The problem:
From the line containing "Privacy Policy" down to the line containing "Presidente Milei viaja a Quito para reunirse", copy out the entries below exactly, both lines included, and nothing else; pictures do not belong in the copy.

Stored data entries
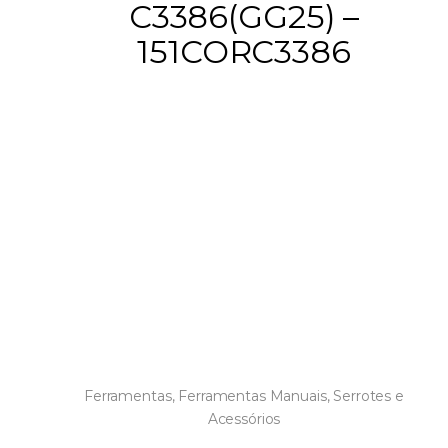
C3386(GG25) –
151CORC3386
Ferramentas
,
Ferramentas Manuais
,
Serrotes e
Acessórios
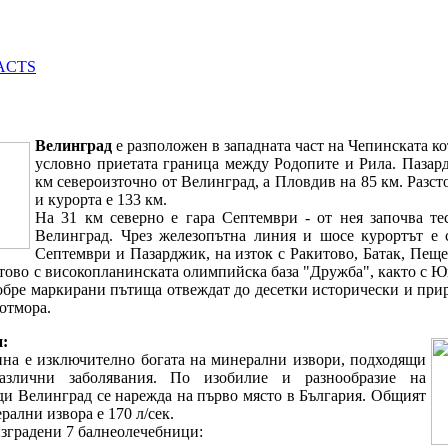
Велинград
е разположен в западната част на Чепинската ко
условно приетата граница между Родопите и Рила. Пазар
км североизточно от Велинград, а Пловдив на 85 км. Разс
и курорта е 133 км.
На 31 км северно е гара Септември - от нея започва те
Велинград. Чрез железопътна линия и шосе курортът е с
Септември и Пазарджик, на изток с Ракитово, Батак, Пеще
ово с високопланинската олимпийска база "Дружба", както с Юн
обре маркирани пътища отвеждат до десетки исторически и при
 отмора.
:
на е изключително богата на минерални извори, подходящи
азлични заболявания. По изобилие и разнообразие на
ди Велинград се нарежда на първо място в България. Общият
рални извора е 170 л/сек.
изградени 7 балнеолечебници:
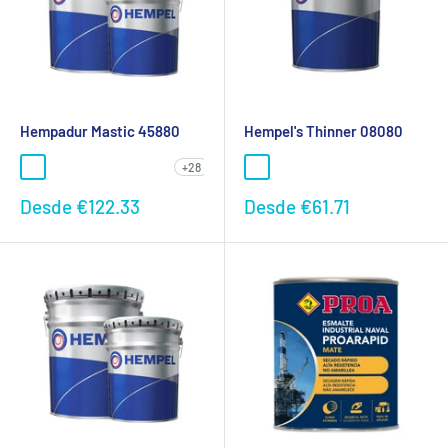
Hempadur Mastic 45880
Hempel's Thinner 08080
+28
Preço
Preço
Desde
€122.33
Desde
€61.71
promocional
promocional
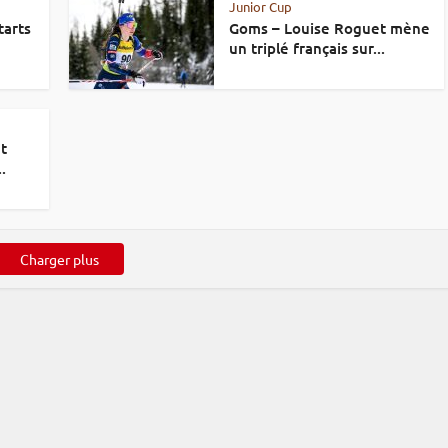
Junior Cup
tarts
Goms – Louise Roguet mène
un triplé français sur...
at
.
Charger plus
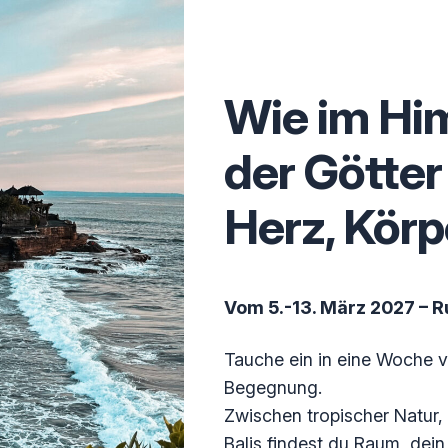
Wie im Him
der Götter 
Herz, Körp
Vom 5.-13. März 2027 – R
Tauche ein in eine Woche v
Begegnung.
Zwischen tropischer Natur
Balis findest du Raum, dei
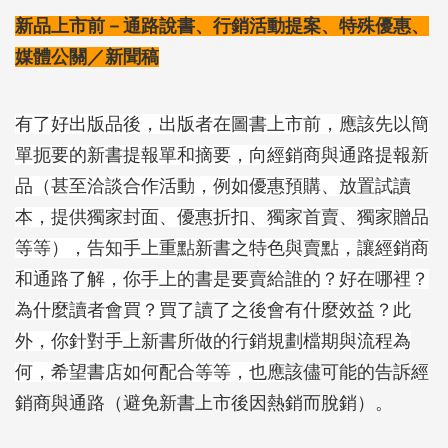
新品上市前－通路說書、行銷活動提案、特殊優惠、
媒體公關／新聞稿
有了好出版品後，出版者在圖書上市前，應該先以簡
單扼要的新書提報單和摘要，向經銷商與通路提報新
品（甚至洽談合作活動，例如優惠預購、放置試讀
本，提供獨家封面、優惠折扣、獨家首賣、獨家贈品
等等），告知手上重點新書之特色與賣點，讓經銷商
和通路了解，你手上的書是要賣給誰的？好在哪裡？
為什麼讀者會買？買了讀了之後會有什麼效益？此
外，你針對手上新書所做的行銷規劃檔期與流程為
何，希望書店如何配合等等，也應
該儘可能的告訴經
銷商與通路（避免新書上市後因熱銷而脫銷）。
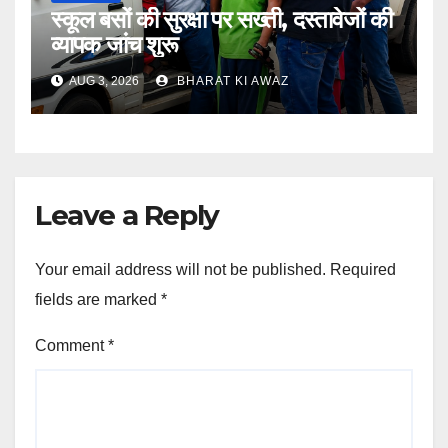
स्कूल बसों की सुरक्षा पर सख्ती, दस्तावेजों की
व्यापक जांच शुरू
AUG 3, 2026
BHARAT KI AWAZ
Leave a Reply
Your email address will not be published.
Required
fields are marked
*
Comment
*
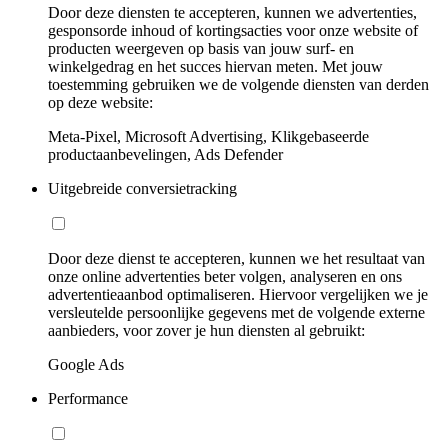
Door deze diensten te accepteren, kunnen we advertenties,
gesponsorde inhoud of kortingsacties voor onze website of
producten weergeven op basis van jouw surf- en
winkelgedrag en het succes hiervan meten. Met jouw
toestemming gebruiken we de volgende diensten van derden
op deze website:
Meta-Pixel, Microsoft Advertising, Klikgebaseerde
productaanbevelingen, Ads Defender
Uitgebreide conversietracking
Door deze dienst te accepteren, kunnen we het resultaat van
onze online advertenties beter volgen, analyseren en ons
advertentieaanbod optimaliseren. Hiervoor vergelijken we je
versleutelde persoonlijke gegevens met de volgende externe
aanbieders, voor zover je hun diensten al gebruikt:
Google Ads
Performance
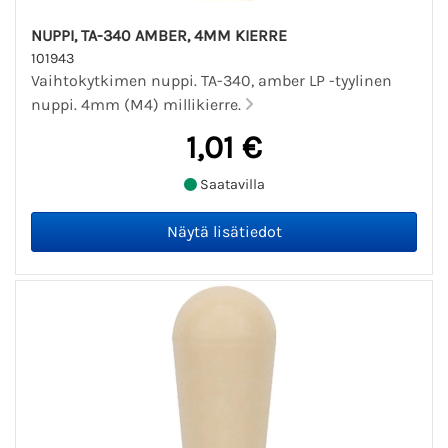
NUPPI, TA-340 AMBER, 4MM KIERRE
101943
Vaihtokytkimen nuppi. TA-340, amber LP -tyylinen
nuppi. 4mm (M4) millikierre.
1,01 €
Saatavilla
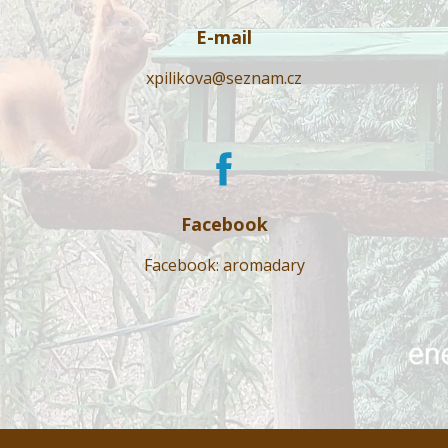
E-mail
xpilikova@seznam.cz
Facebook
Facebook: aromadary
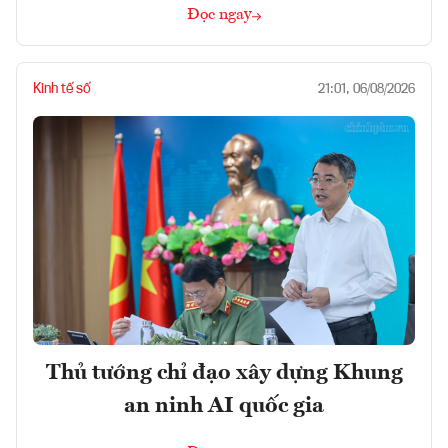
Đọc ngay
Kinh tế số
21:01, 06/08/2026
Thủ tướng chỉ đạo xây dựng Khung
an ninh AI quốc gia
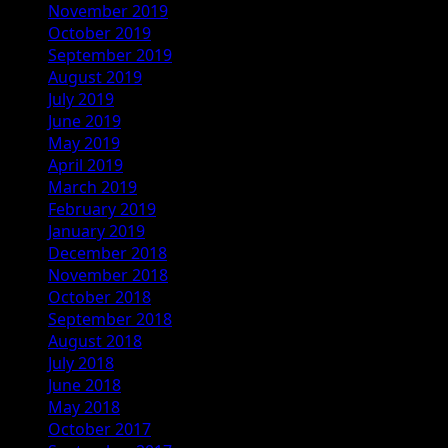
November 2019
October 2019
September 2019
August 2019
July 2019
June 2019
May 2019
April 2019
March 2019
February 2019
January 2019
December 2018
November 2018
October 2018
September 2018
August 2018
July 2018
June 2018
May 2018
October 2017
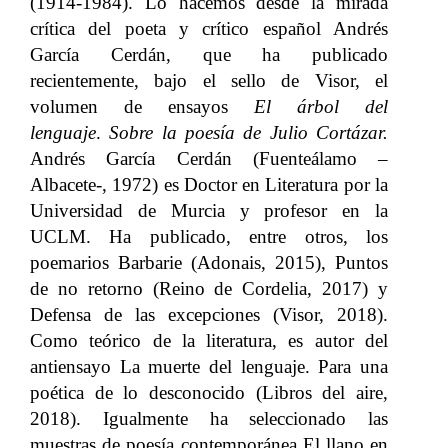
(1914-1984). Lo hacemos desde la mirada
crítica del poeta y crítico español Andrés
García Cerdán, que ha publicado
recientemente, bajo el sello de Visor, el
volumen de ensayos
El árbol del
lenguaje
.
Sobre la poesía de Julio Cortázar.
Andrés García Cerdán (Fuenteálamo –
Albacete-, 1972) es Doctor en Literatura por la
Universidad de Murcia y profesor en la
UCLM. Ha publicado, entre otros, los
poemarios Barbarie (Adonais, 2015), Puntos
de no retorno (Reino de Cordelia, 2017) y
Defensa de las excepciones (Visor, 2018).
Como teórico de la literatura, es autor del
antiensayo La muerte del lenguaje. Para una
poética de lo desconocido (Libros del aire,
2018). Igualmente ha seleccionado las
muestras de poesía contemporánea El llano en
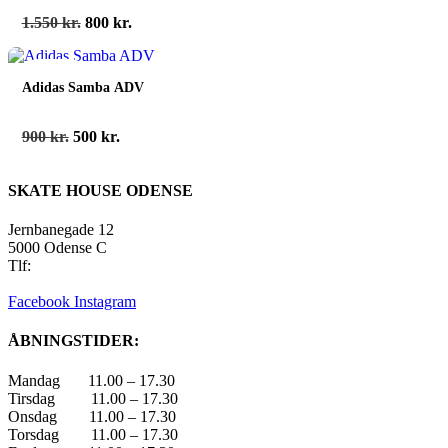
Den
Den
1.550
kr.
800
kr.
oprindelige
aktuelle
pris
pris
spar 44%
var:
er:
Adidas Samba ADV
1.550 kr..
800 kr..
Den
Den
900
kr.
500
kr.
oprindelige
aktuelle
pris
pris
SKATE HOUSE ODENSE
var:
er:
900 kr..
500 kr..
Jernbanegade 12
5000 Odense C
Tlf:
22 45 84 39
info@skatehouse.dk
Facebook
Instagram
ÅBNINGSTIDER:
Mandag 11.00 – 17.30
Tirsdag 11.00 – 17.30
Onsdag 11.00 – 17.30
Torsdag 11.00 – 17.30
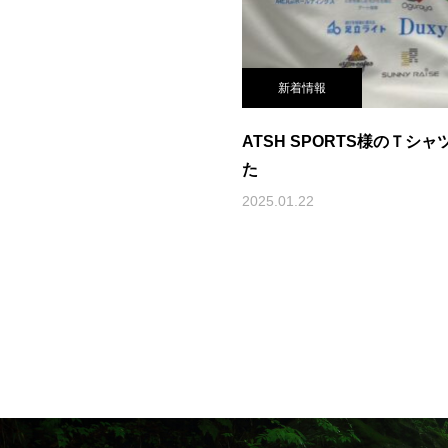
新着情報
ATSH SPORTS様のＴ
た
2025.01.22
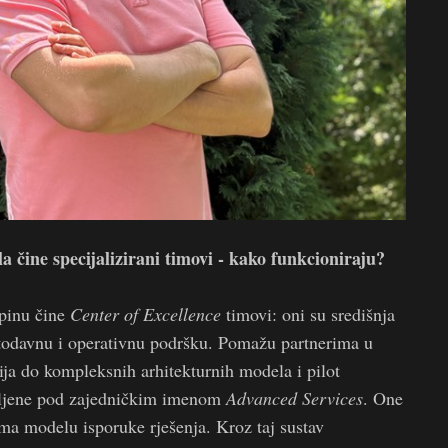
čine specijalizirani timovi - kako funkcioniraju?
pinu čine
Center of Excellence
timovi: oni su središnja
etodavnu i operativnu podršku. Pomažu partnerima u
ja do kompleksnih arhitekturnih modela i pilot
pljene pod zajedničkim imenom
Advanced Services
. One
rema modelu isporuke rješenja. Kroz taj sustav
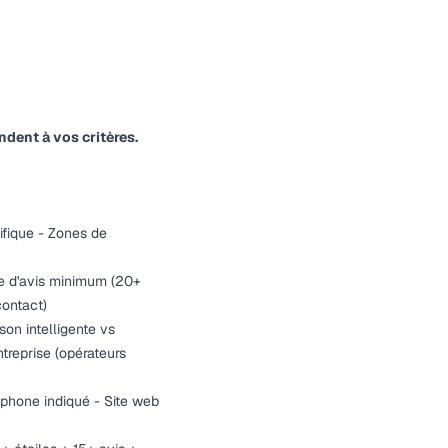
dent à vos critères.
cifique - Zones de
re d'avis minimum (20+
contact)
son intelligente vs
ntreprise (opérateurs
éphone indiqué - Site web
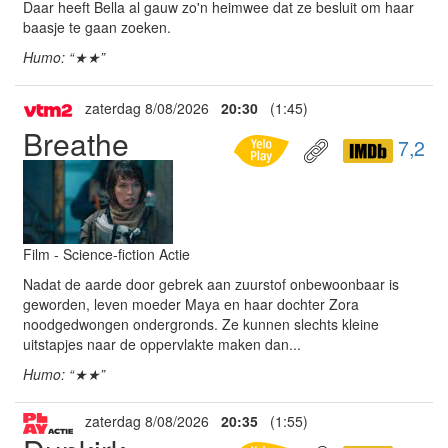
Daar heeft Bella al gauw zo'n heimwee dat ze besluit om haar
baasje te gaan zoeken.
Humo: “★★”
zaterdag 8/08/2026
20:30
(1:45)
Breathe
7,2
Film - Science-fiction Actie
Nadat de aarde door gebrek aan zuurstof onbewoonbaar is
geworden, leven moeder Maya en haar dochter Zora
noodgedwongen ondergronds. Ze kunnen slechts kleine
uitstapjes naar de oppervlakte maken dan...
Humo: “★★”
zaterdag 8/08/2026
20:35
(1:55)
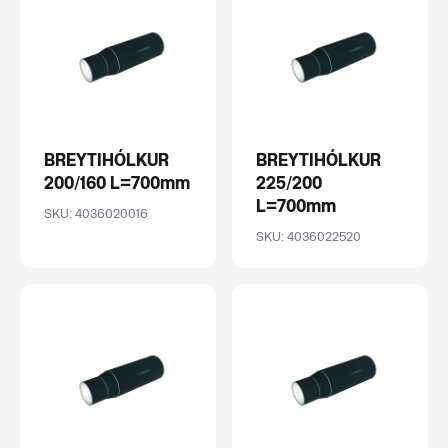
BREYTIHÓLKUR
BREYTIHÓLKUR
200/160 L=700mm
225/200
L=700mm
SKU: 4036020016
SKU: 4036022520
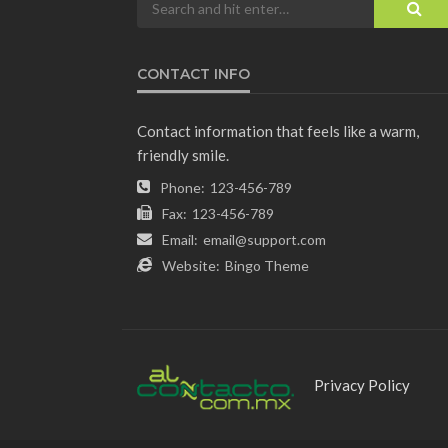
CONTACT INFO
Contact information that feels like a warm,
friendly smile.
Phone:
123-456-789
Fax:
123-456-789
Email:
email@support.com
Website:
Bingo Theme
Privacy Policy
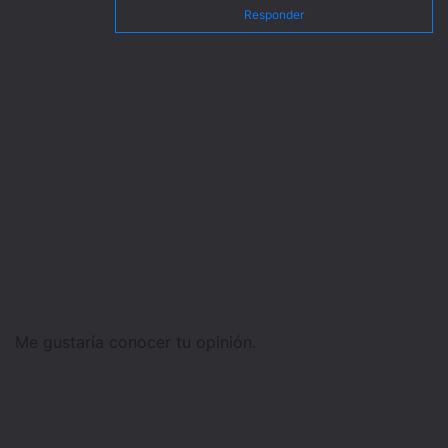
Responder
Me gustaría conocer tu opinión.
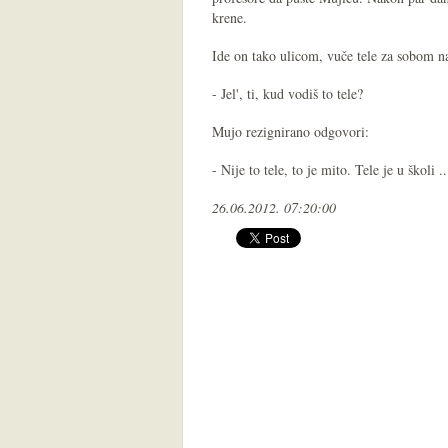
krene.
Ide on tako ulicom, vuče tele za sobom na 
- Jel', ti, kud vodiš to tele?
Mujo rezignirano odgovori:
- Nije to tele, to je mito. Tele je u školi ..
26.06.2012. 07:20:00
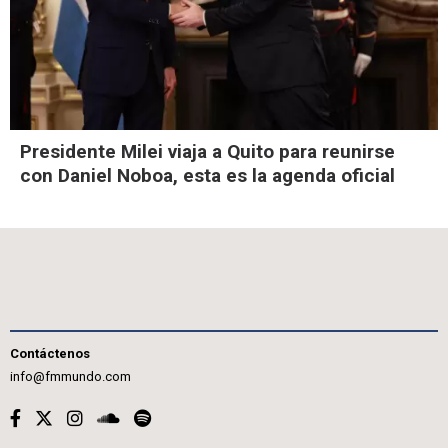
Presidente Milei viaja a Quito para reunirse
con Daniel Noboa, esta es la agenda oficial
Contáctenos
info@fmmundo.com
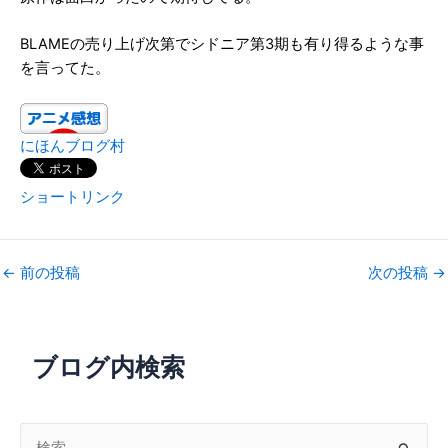
BLAMEの売り上げ次第でシドニア第3期も有り得るような事
を言ってた。
にほんブログ村
ショートリンク
←
前の投稿
次の投稿
→
ブログ内検索
検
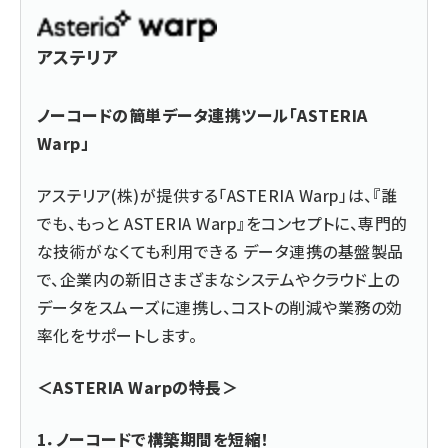
アステリア
ノーコードの簡単データ連携ツール「ASTERIA
Warp」
アステリア(株)が提供する「ASTERIA Warp」は、『誰
でも、もっと ASTERIA Warp』をコンセプトに、専門的
な技術がなくても利用できる データ連携の基盤製品
で、企業内の新旧さまざまなシステムやクラウド上の
データをスムーズに連携し、コストの削減や業務の効
率化をサポートします。
＜ASTERIA Warpの特長＞
1．ノーコードで構築期間を短縮！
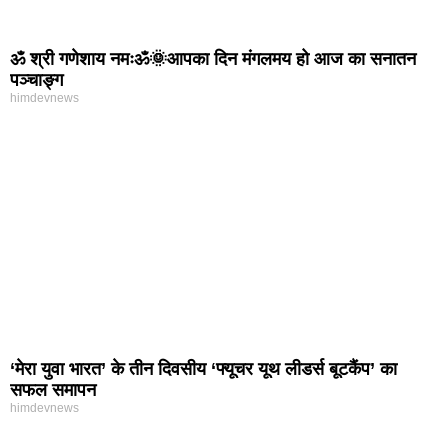
ॐ श्री गणेशाय नमःॐ🌞आपका दिन मंगलमय हो आज का सनातन
पञ्चाङ्ग
himdevnews
‘मेरा युवा भारत’ के तीन दिवसीय ‘फ्यूचर यूथ लीडर्स बूटकैंप’ का
सफल समापन
himdevnews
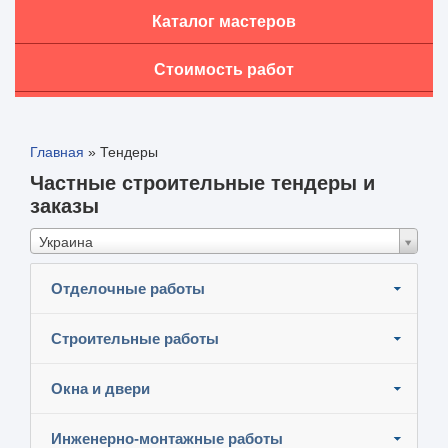
Каталог мастеров
Стоимость работ
Главная
»
Тендеры
Частные строительные тендеры и
заказы
Украина
Отделочные работы
Строительные работы
Окна и двери
Инженерно-монтажные работы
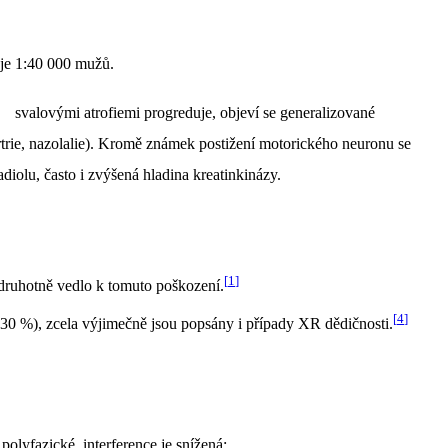
 je 1:40 000 mužů.
svalovými atrofiemi progreduje, objeví se generalizované
rtrie, nazolalie). Kromě známek postižení motorického neuronu se
adiolu, často i zvýšená hladina kreatinkinázy.
[
1
]
druhotně vedlo k tomuto poškození.
[
4
]
 30 %), zcela výjimečně jsou popsány i případy XR dědičnosti.
polyfazické, interference je snížená;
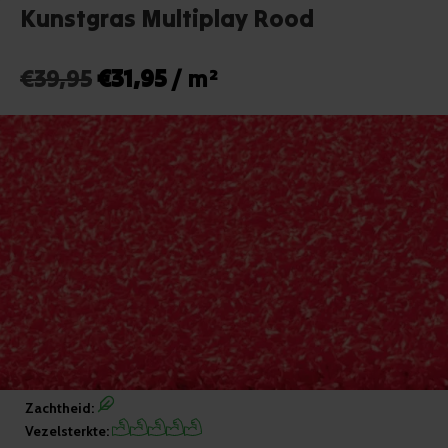
Kunstgras Multiplay Rood
Oorspronkelijke
Huidige
€
39,95
€
31,95
/ m²
prijs
prijs
was:
is:
€39,95.
€31,95.
Zachtheid:
Vezelsterkte:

Answer to the exercise:
Privacy Policy
Responder
Me gustaría conocer tu opinión.
krene.
Ide on tako ulicom, vuče tele za sobom na 
- Jel', ti, kud vodiš to tele?
Mujo rezignirano odgovori:
- Nije to tele, to je mito. Tele je u školi ..
26.06.2012. 07:20:00
Presidente Milei viaja a Quito para reunirse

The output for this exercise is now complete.